C’est le développement même de la Prakrti qui prenant des sentiers différents, créée le samskara passé-futur[229].

 

« Ces phénomènes, manifestés ou subtils, sont de la nature des Gunas » (S IV.13) Et donc de la manifestation de la Prakriti.

« Le même mot , la même phrase feront resurgir chez le lecteur un fait passé ou le conduiront vers des réalités nouvelles selon ses tendances dominantes (sattva, tamas, rajas (…) ; Cette notion des qualités constitutives de la nature est délicate sinon impossible à comprendre.

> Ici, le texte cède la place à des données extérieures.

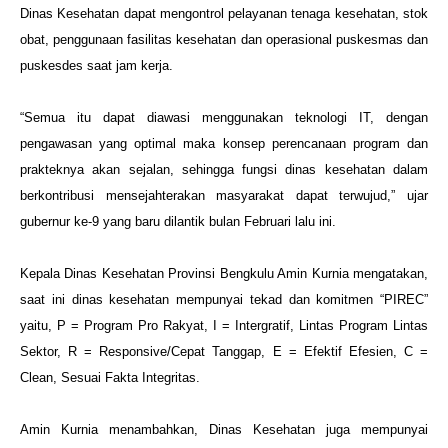
Dinas Kesehatan dapat mengontrol pelayanan tenaga kesehatan, stok
obat, penggunaan fasilitas kesehatan dan operasional puskesmas dan
puskesdes saat jam kerja.
“Semua itu dapat diawasi menggunakan teknologi IT, dengan
pengawasan yang optimal maka konsep perencanaan program dan
prakteknya akan sejalan, sehingga fungsi dinas kesehatan dalam
berkontribusi mensejahterakan masyarakat dapat terwujud,” ujar
gubernur ke-9 yang baru dilantik bulan Februari lalu ini.
Kepala Dinas Kesehatan Provinsi Bengkulu Amin Kurnia mengatakan,
saat ini dinas kesehatan mempunyai tekad dan komitmen “PIREC”
yaitu, P = Program Pro Rakyat, I = Intergratif, Lintas Program Lintas
Sektor, R = Responsive/Cepat Tanggap, E = Efektif Efesien, C =
Clean, Sesuai Fakta Integritas.
Amin Kurnia menambahkan, Dinas Kesehatan juga mempunyai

Celui qui croit l’avoir comprise n’a certes, rien compris, car il cherche à  saisir la nature intrinsèque de son instrument de perception en se servant de celui-ci » [230].

 

3.2 De la dualité à l’unité

 

« Toute chose porte en soi le principe unique, en raison de l’unicité du changement » (S IV.14)

« La réalité d’un objet n’est qu’un état spécifique de son changement continuel. Toute perception est une étape provisoire et instantanée ; elle est réelle mais réduite par rapport à l’univers en perpétuelle transformation. En bref, les trois qualités constitutives de la nature se manifestent sous forme de perceptions reçues par un instrument qui, constitué lui-même par ces trois qualités, est influencé par la perception de l’objet »[231].

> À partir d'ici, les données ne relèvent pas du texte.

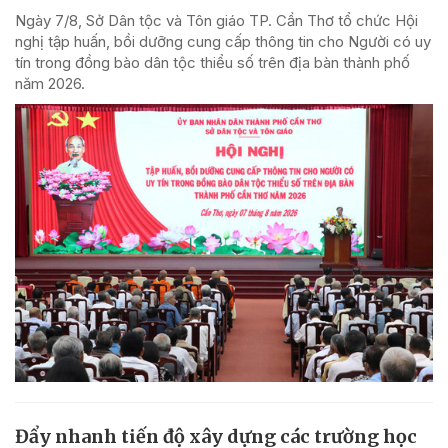
Ngày 7/8, Sở Dân tộc và Tôn giáo TP. Cần Thơ tổ chức Hội
nghị tập huấn, bồi dưỡng cung cấp thông tin cho Người có uy
tín trong đồng bào dân tộc thiểu số trên địa bàn thành phố
năm 2026.
Đẩy nhanh tiến độ xây dựng các trường học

« Comment concilier l’essence de l’objet, et les perceptions différentes, soit successives par les mentals successifs d’un même connaisseur, soit par la connaissance de deux connaisseurs différents ? »[232].

 

« Deux choses étant semblables, c’est à cause des différents états de conscience qu’on les perçoit différemment » (S IV.15) « La réalité est une, mais nous la vivons dans la dualité »[233].

« Une observation est toujours le résultat de l’interaction de l’observateur avec l’objet. (…) Voila qui rejoint bien la physique quantique »[234].

« L’intérêt du mental pour un objet colorera la perception de cet objet qui sera alors rarement objective. Ainsi un monument est un gagne-pain pour le gardien, une curiosité pour le touriste, un témoin du passé pour l’historien, un modèle pour l’architecte, ;; »[235].

 

« Un objet n’est pas à l’œuvre du seul mental. Si c’était le cas, que deviendrait-il quand il n’est pas perçu » (S IV.16). Traces de polémiques, pour le Védanta le monde est illusoire[236]. Il en est de même pour le boudhisme.

« Perçus ou non les objets sont réels.(…) Cette affirmation détermine l’attitude d’un représentant du yoga face au monde et sa manière d’aborder un problème comme de le résoudre. Quelle que soit la difficulté exposée par un individu , qu’elle que soit ou non le fruit de l’imagination, le yoga le reconnaît comme réelle. Cela permet l’écoute de l’autre au niveau de ses difficultés »[237].

 

« Un objet est perçu ou non, selon que sa coloration répond à l’intérêt que manifeste le mental » (S IV.17). « Notre vision des choses est fragmentaire et sélective car elle répond à nos centres d’intérêt, d’où notre vision subjective du monde. A l’inverse, être en relation avec la conscience profonde, « c’est être conscient de tout à chaque instant », définition que donnait Krishnamurti de la méditation »[238].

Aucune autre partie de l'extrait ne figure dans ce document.